> What the exercise asks
Pull every line containing "million" from the data.

Items from a data source:
--

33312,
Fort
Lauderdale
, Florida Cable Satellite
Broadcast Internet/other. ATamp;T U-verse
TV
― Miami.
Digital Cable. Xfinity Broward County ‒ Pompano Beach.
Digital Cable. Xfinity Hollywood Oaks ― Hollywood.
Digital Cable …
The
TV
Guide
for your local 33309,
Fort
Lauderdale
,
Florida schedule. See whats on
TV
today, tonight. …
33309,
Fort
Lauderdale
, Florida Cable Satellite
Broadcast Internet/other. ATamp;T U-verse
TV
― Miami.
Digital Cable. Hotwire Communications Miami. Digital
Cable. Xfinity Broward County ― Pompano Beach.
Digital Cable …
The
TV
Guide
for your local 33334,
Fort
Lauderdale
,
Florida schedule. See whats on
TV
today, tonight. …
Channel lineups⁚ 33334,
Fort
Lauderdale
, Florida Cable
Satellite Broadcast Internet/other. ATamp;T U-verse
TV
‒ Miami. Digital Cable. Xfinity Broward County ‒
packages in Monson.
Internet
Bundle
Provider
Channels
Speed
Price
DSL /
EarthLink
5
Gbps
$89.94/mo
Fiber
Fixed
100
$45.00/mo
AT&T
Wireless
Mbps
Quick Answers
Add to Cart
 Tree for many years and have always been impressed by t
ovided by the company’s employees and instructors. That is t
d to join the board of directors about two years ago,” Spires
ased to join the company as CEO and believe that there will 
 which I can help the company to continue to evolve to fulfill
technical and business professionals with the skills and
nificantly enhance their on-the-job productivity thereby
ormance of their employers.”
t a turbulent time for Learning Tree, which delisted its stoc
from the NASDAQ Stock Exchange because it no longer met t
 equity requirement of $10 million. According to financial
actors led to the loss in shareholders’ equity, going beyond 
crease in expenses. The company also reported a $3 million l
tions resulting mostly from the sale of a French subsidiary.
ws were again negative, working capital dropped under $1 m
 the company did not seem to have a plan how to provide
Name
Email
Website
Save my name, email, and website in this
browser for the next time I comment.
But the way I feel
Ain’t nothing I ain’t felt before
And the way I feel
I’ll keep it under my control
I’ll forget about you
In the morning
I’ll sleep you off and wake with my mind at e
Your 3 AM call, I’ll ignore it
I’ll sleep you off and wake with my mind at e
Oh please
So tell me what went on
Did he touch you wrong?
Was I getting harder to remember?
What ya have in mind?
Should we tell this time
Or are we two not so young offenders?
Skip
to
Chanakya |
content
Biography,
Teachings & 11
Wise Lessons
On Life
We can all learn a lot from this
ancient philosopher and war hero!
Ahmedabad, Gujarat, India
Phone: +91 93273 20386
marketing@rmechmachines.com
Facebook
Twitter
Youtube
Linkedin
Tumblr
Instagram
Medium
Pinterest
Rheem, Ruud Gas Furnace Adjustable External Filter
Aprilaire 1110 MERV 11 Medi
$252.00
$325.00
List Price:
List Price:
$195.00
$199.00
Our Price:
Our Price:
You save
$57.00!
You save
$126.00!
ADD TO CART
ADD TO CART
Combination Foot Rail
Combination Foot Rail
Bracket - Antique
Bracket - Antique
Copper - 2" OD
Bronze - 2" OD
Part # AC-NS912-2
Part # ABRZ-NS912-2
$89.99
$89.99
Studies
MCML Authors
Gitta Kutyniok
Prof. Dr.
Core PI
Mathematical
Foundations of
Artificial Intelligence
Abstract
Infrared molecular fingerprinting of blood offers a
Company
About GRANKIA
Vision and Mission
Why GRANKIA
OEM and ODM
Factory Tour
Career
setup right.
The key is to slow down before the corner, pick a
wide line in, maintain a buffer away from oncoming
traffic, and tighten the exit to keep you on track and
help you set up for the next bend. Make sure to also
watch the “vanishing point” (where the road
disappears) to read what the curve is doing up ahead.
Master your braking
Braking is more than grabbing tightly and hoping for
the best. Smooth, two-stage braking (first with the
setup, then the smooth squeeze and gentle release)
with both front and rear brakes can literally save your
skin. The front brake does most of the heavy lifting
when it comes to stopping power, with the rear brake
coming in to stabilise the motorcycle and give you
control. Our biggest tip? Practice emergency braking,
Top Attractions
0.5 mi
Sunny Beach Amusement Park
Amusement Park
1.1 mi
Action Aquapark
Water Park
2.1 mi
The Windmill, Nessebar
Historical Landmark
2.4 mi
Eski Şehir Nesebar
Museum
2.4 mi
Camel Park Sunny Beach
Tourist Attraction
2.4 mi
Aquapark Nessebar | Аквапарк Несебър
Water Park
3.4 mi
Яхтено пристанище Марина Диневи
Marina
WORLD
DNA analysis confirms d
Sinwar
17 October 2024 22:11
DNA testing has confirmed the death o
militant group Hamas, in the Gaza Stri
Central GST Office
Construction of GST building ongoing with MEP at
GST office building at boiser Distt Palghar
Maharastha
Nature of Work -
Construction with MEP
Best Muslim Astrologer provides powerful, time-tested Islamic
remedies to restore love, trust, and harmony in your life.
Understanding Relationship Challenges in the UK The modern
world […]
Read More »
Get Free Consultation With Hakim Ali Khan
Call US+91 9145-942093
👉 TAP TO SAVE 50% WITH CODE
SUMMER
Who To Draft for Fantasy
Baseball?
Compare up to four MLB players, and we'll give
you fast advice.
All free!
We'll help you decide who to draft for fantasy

--

> Task result
 equity requirement of $10 million. According to financial
crease in expenses. The company also reported a $3 million l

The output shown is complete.